→ **To do**
Could you repeat the listing below exactly while leaving its pictures behind?

→ **Task data**
==================================================
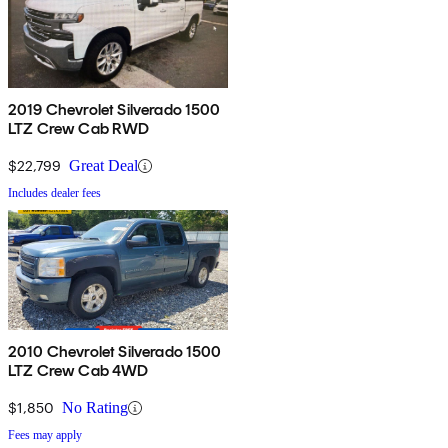
2019 Chevrolet Silverado 1500
LTZ Crew Cab RWD
$22,799
Great Deal
Includes dealer fees
2010 Chevrolet Silverado 1500
LTZ Crew Cab 4WD
$1,850
No Rating
Fees may apply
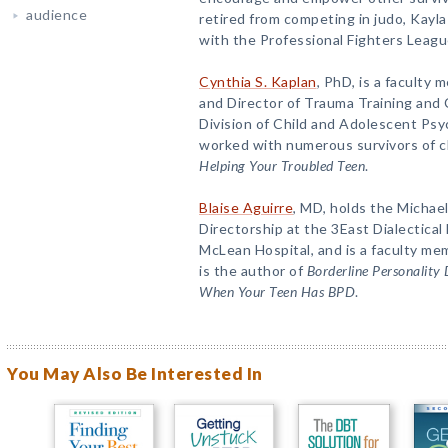
audience
retired from competing in judo, Kayla
with the Professional Fighters League
Cynthia S. Kaplan
, PhD, is a faculty
and Director of Trauma Training and 
Division of Child and Adolescent Psy
worked with numerous survivors of ch
Helping Your Troubled Teen
.
Blaise Aguirre
, MD, holds the Michae
Directorship at the 3East Dialectica
McLean Hospital, and is a faculty me
is the author of
Borderline Personality
When Your Teen Has BPD
.
You May Also Be Interested In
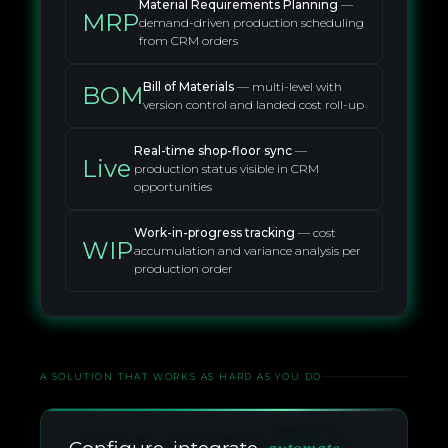
Material Requirements Planning
—
MRP
demand-driven production scheduling
from CRM orders
Bill of Materials
— multi-level with
BOM
version control and landed cost roll-up
Real-time shop-floor sync
—
Live
production status visible in CRM
opportunities
Work-in-progress tracking
— cost
WIP
accumulation and variance analysis per
production order
A SOLUTION THAT WORKS AS HARD AS YOU DO
automate.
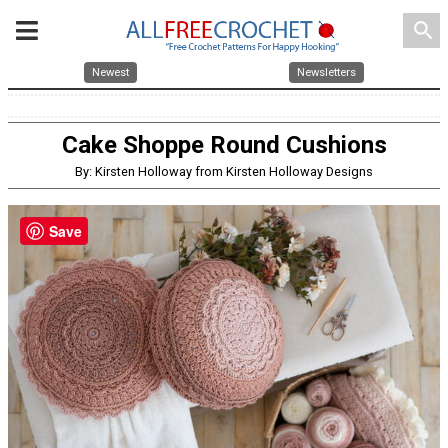
search
Newest
Newsletters
Cake Shoppe Round Cushions
By: Kirsten Holloway from Kirsten Holloway Designs
Save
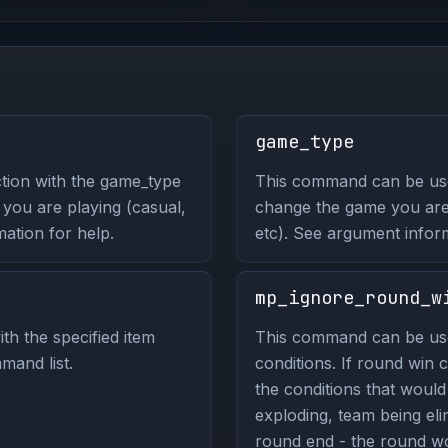
game_type
tion with the game_type
This command can be us
ou are playing (casual,
change the game you are 
ation for help.
etc). See argument infor
mp_ignore_round_w
th the specified item
This command can be use
mand list.
conditions. If round win c
the conditions that woul
exploding, team being eli
round end - the round wou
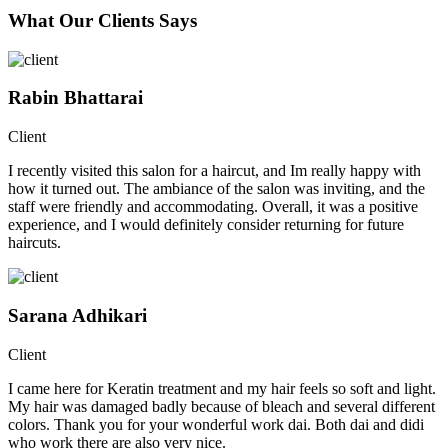
What Our Clients Says
Rabin Bhattarai
Client
I recently visited this salon for a haircut, and Im really happy with
how it turned out. The ambiance of the salon was inviting, and the
staff were friendly and accommodating. Overall, it was a positive
experience, and I would definitely consider returning for future
haircuts.
Sarana Adhikari
Client
I came here for Keratin treatment and my hair feels so soft and light.
My hair was damaged badly because of bleach and several different
colors. Thank you for your wonderful work dai. Both dai and didi
who work there are also very nice.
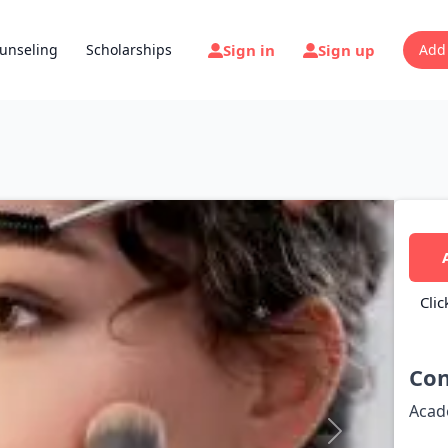
Sign in
Sign up
unseling
Scholarships
Add
Clic
Con
Acad
Next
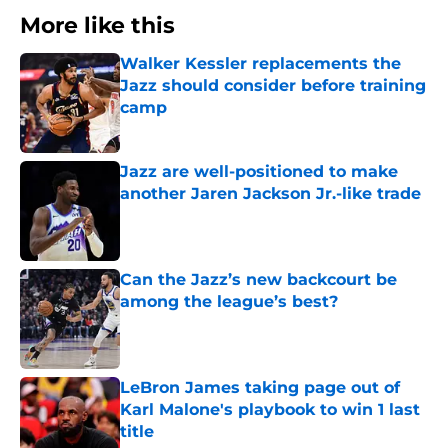
More like this
Walker Kessler replacements the
Jazz should consider before training
camp
Published by on Invalid Date
Jazz are well-positioned to make
another Jaren Jackson Jr.-like trade
Published by on Invalid Date
Can the Jazz’s new backcourt be
among the league’s best?
Published by on Invalid Date
LeBron James taking page out of
Karl Malone's playbook to win 1 last
title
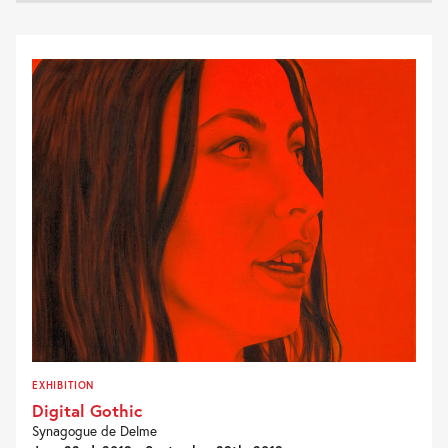
EXHIBITION
Digital Gothic
Synagogue de Delme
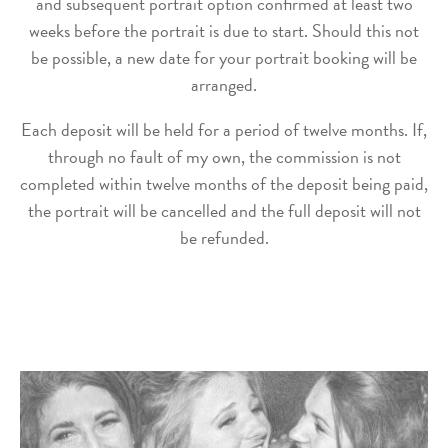
and subsequent portrait option confirmed at least two
weeks before the portrait is due to start. Should this not
be possible, a new date for your portrait booking will be
arranged.
Each deposit will be held for a period of twelve months. If,
through no fault of my own, the commission is not
completed within twelve months of the deposit being paid,
the portrait will be cancelled and the full deposit will not
be refunded.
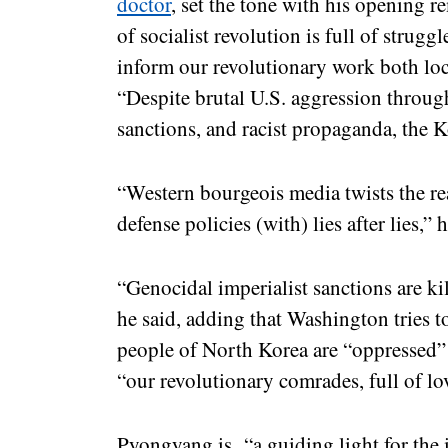
doctor
, set the tone with his opening 
of socialist revolution is full of strugg
inform our revolutionary work both loca
“Despite brutal U.S. aggression throu
sanctions, and racist propaganda, the 
“Western bourgeois media twists the rea
defense policies (with) lies after lies,” 
“Genocidal imperialist sanctions are ki
he said, adding that Washington tries t
people of North Korea are “oppressed”
“our revolutionary comrades, full of lo
Pyongyang is “a guiding light for the i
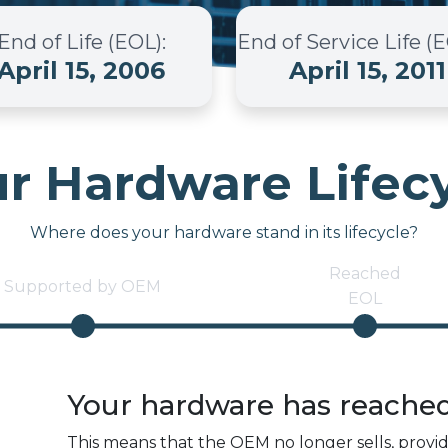
End of Life (EOL)
:
End of Service Life (
April 15, 2006
April 15, 2011
r Hardware Lifec
Where does your hardware stand in its lifecycle?
Reached
Supported by OEM
EOL
Your hardware has reache
This means that the OEM no longer sells, provi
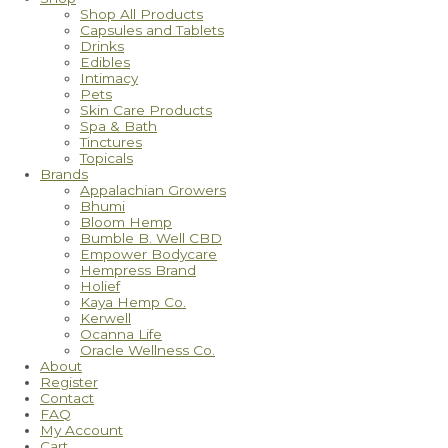
Shop All Products
Capsules and Tablets
Drinks
Edibles
Intimacy
Pets
Skin Care Products
Spa & Bath
Tinctures
Topicals
Brands
Appalachian Growers
Bhumi
Bloom Hemp
Bumble B. Well CBD
Empower Bodycare
Hempress Brand
Holief
Kaya Hemp Co.
Kerwell
Ocanna Life
Oracle Wellness Co.
About
Register
Contact
FAQ
My Account
Cart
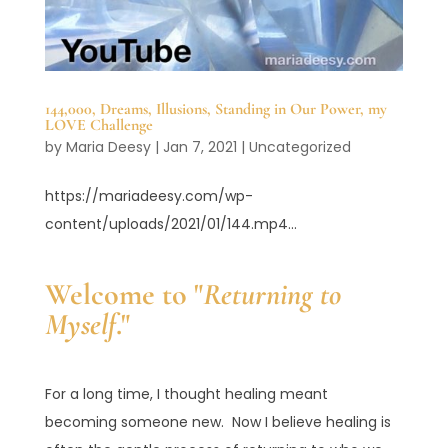
144,000, Dreams, Illusions, Standing in Our Power, my
LOVE Challenge
by
Maria Deesy
|
Jan 7, 2021
|
Uncategorized
https://mariadeesy.com/wp-
content/uploads/2021/01/144.mp4...
Welcome to "
Returning to
Myself
."
For a long time, I thought healing meant
becoming someone new. Now I believe healing is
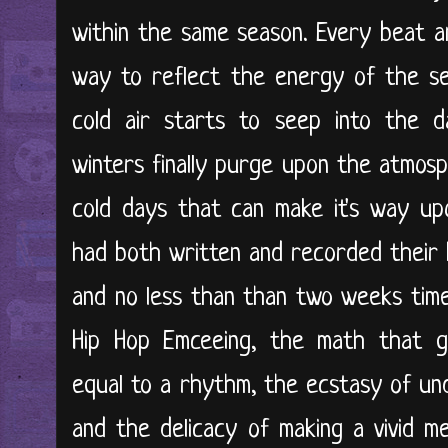
within the same season. Every beat 
way to reflect the energy of the sea
cold air starts to seep into the da
winters finally purge upon the atmosp
cold days that can make it's way u
had both written and recorded their h
and no less than than two weeks time.
Hip Hop Emceeing, the math that 
equal to a rhythm, the ecstasy of un
and the delicacy of making a vivid me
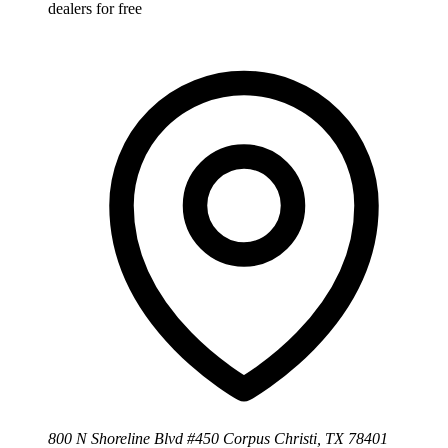
dealers for free
800 N Shoreline Blvd #450 Corpus Christi, TX 78401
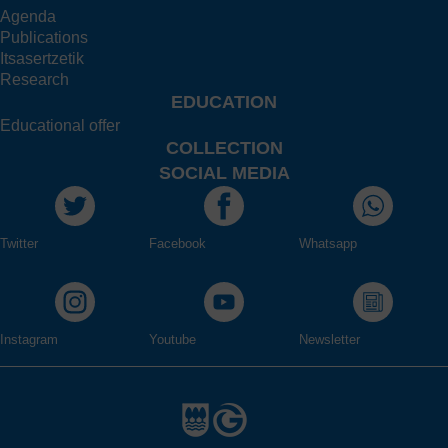
Agenda
Publications
Itsasertzetik
Research
EDUCATION
Educational offer
COLLECTION
SOCIAL MEDIA
Twitter
Facebook
Whatsapp
Instagram
Youtube
Newsletter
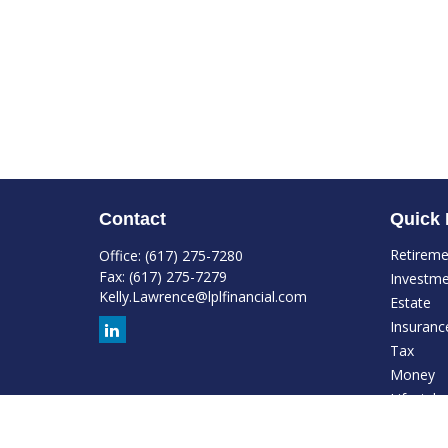
Contact
Quick 
Retirem
Office:
(617) 275-7280
Fax:
(617) 275-7279
Investm
Kelly.Lawrence@lplfinancial.com
Estate
Insuranc
Tax
Money
Lifestyle
Latest Ar
All Video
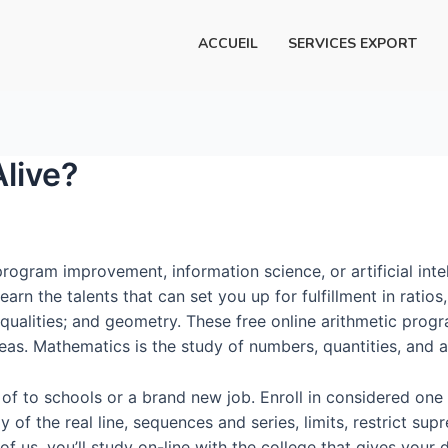
ACCUEIL
SERVICES EXPORT
Alive?
ogram improvement, information science, or artificial inte
Learn the talents that can set you up for fulfillment in ratio
qualities; and geometry. These free online arithmetic prog
s. Mathematics is the study of numbers, quantities, and a
 of to schools or a brand new job. Enroll in considered on
 of the real line, sequences and series, limits, restrict supr
of us, you’ll study on-line with the college that gives you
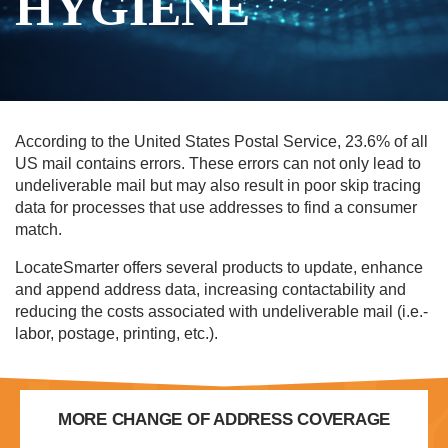
HYGIENE
According to the United States Postal Service, 23.6% of all
US mail contains errors. These errors can not only lead to
undeliverable mail but may also result in poor skip tracing
data for processes that use addresses to find a consumer
match.
LocateSmarter offers several products to update, enhance
and append address data, increasing contactability and
reducing the costs associated with undeliverable mail (i.e.-
labor, postage, printing, etc.).
MORE CHANGE OF ADDRESS COVERAGE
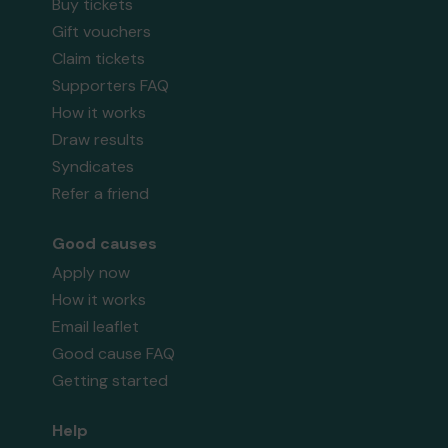
Buy tickets
Gift vouchers
Claim tickets
Supporters FAQ
How it works
Draw results
Syndicates
Refer a friend
Good causes
Apply now
How it works
Email leaflet
Good cause FAQ
Getting started
Help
==================================================
→ **Solution to this task**
2019 Chevrolet Silverado 1500
LTZ Crew Cab RWD
$22,799
Great Deal
Includes dealer fees
2010 Chevrolet Silverado 1500
LTZ Crew Cab 4WD
$1,850
No Rating
Fees may apply
audience
retired from competing in judo, Kayla
with the Professional Fighters League
Cynthia S. Kaplan
, PhD, is a faculty
and Director of Trauma Training and 
Division of Child and Adolescent Psy
worked with numerous survivors of ch
Helping Your Troubled Teen
.
Blaise Aguirre
, MD, holds the Michae
Directorship at the 3East Dialectica
McLean Hospital, and is a faculty me
is the author of
Borderline Personality
When Your Teen Has BPD
.
You May Also Be Interested In
Material Requirements Planning
—
MRP
demand-driven production scheduling
from CRM orders
Bill of Materials
— multi-level with
BOM
version control and landed cost roll-up
Real-time shop-floor sync
—
Live
production status visible in CRM
opportunities
Work-in-progress tracking
— cost
WIP
accumulation and variance analysis per
production order
A SOLUTION THAT WORKS AS HARD AS YOU DO
automate.
search
Newest
Newsletters
Cake Shoppe Round Cushions
By: Kirsten Holloway from Kirsten Holloway Designs
Save
game_type
tion with the game_type
This command can be us
ou are playing (casual,
change the game you are 
ation for help.
etc). See argument infor
mp_ignore_round_w
th the specified item
This command can be use
mand list.
conditions. If round win c
the conditions that woul
exploding, team being eli
round end - the round wou
What Our Clients Says
Rabin Bhattarai
Client
I recently visited this salon for a haircut, and Im really happy with
how it turned out. The ambiance of the salon was inviting, and the
staff were friendly and accommodating. Overall, it was a positive
experience, and I would definitely consider returning for future
haircuts.
Sarana Adhikari
Client
I came here for Keratin treatment and my hair feels so soft and light.
My hair was damaged badly because of bleach and several different
colors. Thank you for your wonderful work dai. Both dai and didi
who work there are also very nice.
Sign in
Sign up
unseling
Scholarships
Add
Clic
Con
Acad
Next
More like this
Walker Kessler replacements the
Jazz should consider before training
camp
Published by on Invalid Date
Jazz are well-positioned to make
another Jaren Jackson Jr.-like trade
Published by on Invalid Date
Can the Jazz’s new backcourt be
among the league’s best?
Published by on Invalid Date
LeBron James taking page out of
Karl Malone's playbook to win 1 last
title
EXHIBITION
Digital Gothic
Synagogue de Delme
and subsequent portrait option confirmed at least two
weeks before the portrait is due to start. Should this not
be possible, a new date for your portrait booking will be
arranged.
Each deposit will be held for a period of twelve months. If,
through no fault of my own, the commission is not
completed within twelve months of the deposit being paid,
the portrait will be cancelled and the full deposit will not
be refunded.
doctor
, set the tone with his opening 
of socialist revolution is full of strugg
inform our revolutionary work both loca
“Despite brutal U.S. aggression throu
sanctions, and racist propaganda, the 
“Western bourgeois media twists the rea
defense policies (with) lies after lies,” 
“Genocidal imperialist sanctions are ki
he said, adding that Washington tries t
people of North Korea are “oppressed”
“our revolutionary comrades, full of lo
Pyongyang is “a guiding light for the i
End of Life (EOL)
:
End of Service Life (
April 15, 2006
April 15, 2011
r Hardware Lifec
Where does your hardware stand in its lifecycle?
Reached
Supported by OEM
EOL
Your hardware has reache
This means that the OEM no longer sells, provi
Shop All Products
Capsules and Tablets
Drinks
Edibles
Intimacy
Pets
Skin Care Products
Spa & Bath
Tinctures
Topicals
Brands
Appalachian Growers
Bhumi
Bloom Hemp
Bumble B. Well CBD
Empower Bodycare
Hempress Brand
Holief
Kaya Hemp Co.
Kerwell
Ocanna Life
Oracle Wellness Co.
About
Register
Contact
FAQ
My Account
Cart
144,000, Dreams, Illusions, Standing in Our Power, my
LOVE Challenge
by
Maria Deesy
|
Jan 7, 2021
|
Uncategorized
https://mariadeesy.com/wp-
content/uploads/2021/01/144.mp4...
Welcome to "
Returning to
Myself
."
For a long time, I thought healing meant
becoming someone new. Now I believe healing is
within the same season. Every beat 
way to reflect the energy of the sea
cold air starts to seep into the da
winters finally purge upon the atmosp
cold days that can make it's way u
had both written and recorded their h
and no less than than two weeks time.
Hip Hop Emceeing, the math that 
equal to a rhythm, the ecstasy of un
and the delicacy of making a vivid me
dealers for free
800 N Shoreline Blvd #450 Corpus Christi, TX 78401
Agenda
Publications
Itsasertzetik
Research
EDUCATION
Educational offer
COLLECTION
SOCIAL MEDIA
Twitter
Facebook
Whatsapp
Instagram
Youtube
Newsletter
Contact
Quick 
Retirem
Office:
(617) 275-7280
Fax:
(617) 275-7279
Investm
Kelly.Lawrence@lplfinancial.com
Estate
Insuranc
Tax
Money
Lifestyle
Latest Ar
All Video
ACCUEIL
SERVICES EXPORT
Alive?
ogram improvement, information science, or artificial inte
Learn the talents that can set you up for fulfillment in ratio
qualities; and geometry. These free online arithmetic prog
s. Mathematics is the study of numbers, quantities, and a
 of to schools or a brand new job. Enroll in considered on
 of the real line, sequences and series, limits, restrict supr
of us, you’ll study on-line with the college that gives you
HYGIENE
According to the United States Postal Service, 23.6% of all
US mail contains errors. These errors can not only lead to
undeliverable mail but may also result in poor skip tracing
data for processes that use addresses to find a consumer
match.
LocateSmarter offers several products to update, enhance
and append address data, increasing contactability and
reducing the costs associated with undeliverable mail (i.e.-
labor, postage, printing, etc.).
MORE CHANGE OF ADDRESS COVERAGE
Buy tickets
Gift vouchers
Claim tickets
Supporters FAQ
How it works
Draw results
Syndicates
Refer a friend
Good causes
Apply now
How it works
Email leaflet
Good cause FAQ
Getting started
Help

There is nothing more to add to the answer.